'''

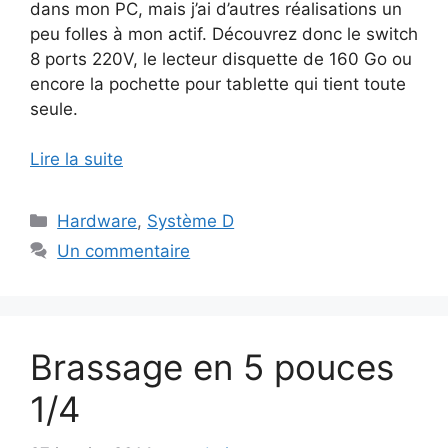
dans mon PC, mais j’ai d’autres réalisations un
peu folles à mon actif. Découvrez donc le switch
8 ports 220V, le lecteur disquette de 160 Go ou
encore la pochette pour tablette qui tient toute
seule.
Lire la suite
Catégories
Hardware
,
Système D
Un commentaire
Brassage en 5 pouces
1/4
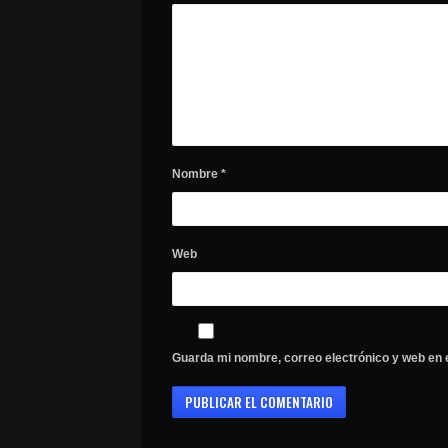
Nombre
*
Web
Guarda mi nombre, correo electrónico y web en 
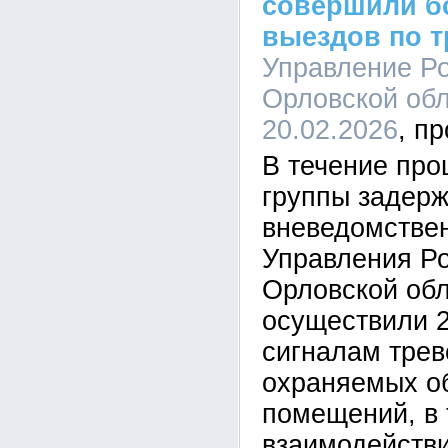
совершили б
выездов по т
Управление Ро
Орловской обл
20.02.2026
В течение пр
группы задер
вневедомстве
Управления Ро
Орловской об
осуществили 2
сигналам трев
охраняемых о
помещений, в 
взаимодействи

'''
'''

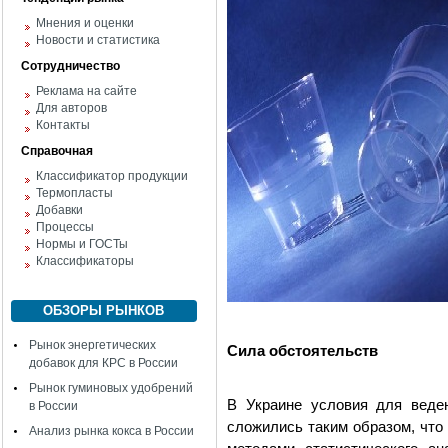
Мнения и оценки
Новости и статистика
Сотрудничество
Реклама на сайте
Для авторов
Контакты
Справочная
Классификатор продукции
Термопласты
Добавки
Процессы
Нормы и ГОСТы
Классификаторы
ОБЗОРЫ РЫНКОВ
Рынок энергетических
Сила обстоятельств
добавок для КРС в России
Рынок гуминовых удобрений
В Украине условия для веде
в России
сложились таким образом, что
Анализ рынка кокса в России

'''
'''

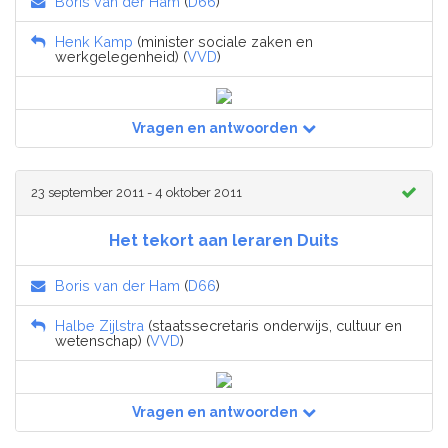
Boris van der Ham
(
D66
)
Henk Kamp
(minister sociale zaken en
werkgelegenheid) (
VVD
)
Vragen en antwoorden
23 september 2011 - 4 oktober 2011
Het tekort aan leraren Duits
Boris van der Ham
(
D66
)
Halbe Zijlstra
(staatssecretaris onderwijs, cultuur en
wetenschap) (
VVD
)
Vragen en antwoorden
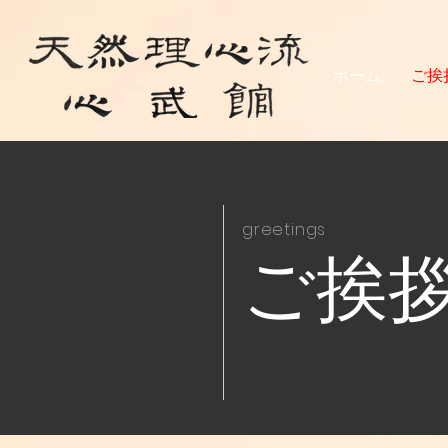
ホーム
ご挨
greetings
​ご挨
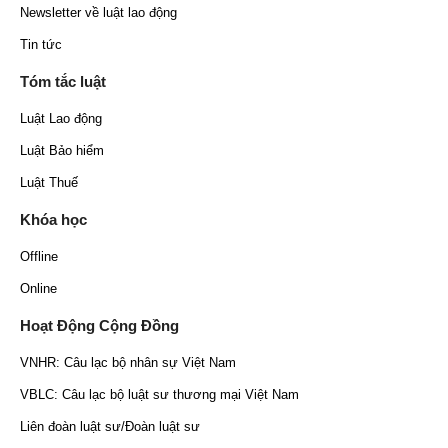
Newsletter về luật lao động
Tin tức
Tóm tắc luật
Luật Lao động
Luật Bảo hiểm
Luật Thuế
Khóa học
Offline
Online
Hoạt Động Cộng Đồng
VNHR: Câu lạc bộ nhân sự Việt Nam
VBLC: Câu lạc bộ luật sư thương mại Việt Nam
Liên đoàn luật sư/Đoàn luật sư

'''

**EXERCISE**
Exact copy, pictures excluded: from the line with "23 september 2011 - 4 oktober 2011" up to and including the line with "Liên đoàn luật sư/Đoàn luật sư" in the data above.

**TASK RESULT**
23 september 2011 - 4 oktober 2011
Het tekort aan leraren Duits
Boris van der Ham
(
D66
)
Halbe Zijlstra
(staatssecretaris onderwijs, cultuur en
wetenschap) (
VVD
)
Vragen en antwoorden
ホーム
ご挨
greetings
​ご挨
Newsletter về luật lao động
Tin tức
Tóm tắc luật
Luật Lao động
Luật Bảo hiểm
Luật Thuế
Khóa học
Offline
Online
Hoạt Động Cộng Đồng
VNHR: Câu lạc bộ nhân sự Việt Nam
VBLC: Câu lạc bộ luật sư thương mại Việt Nam
Liên đoàn luật sư/Đoàn luật sư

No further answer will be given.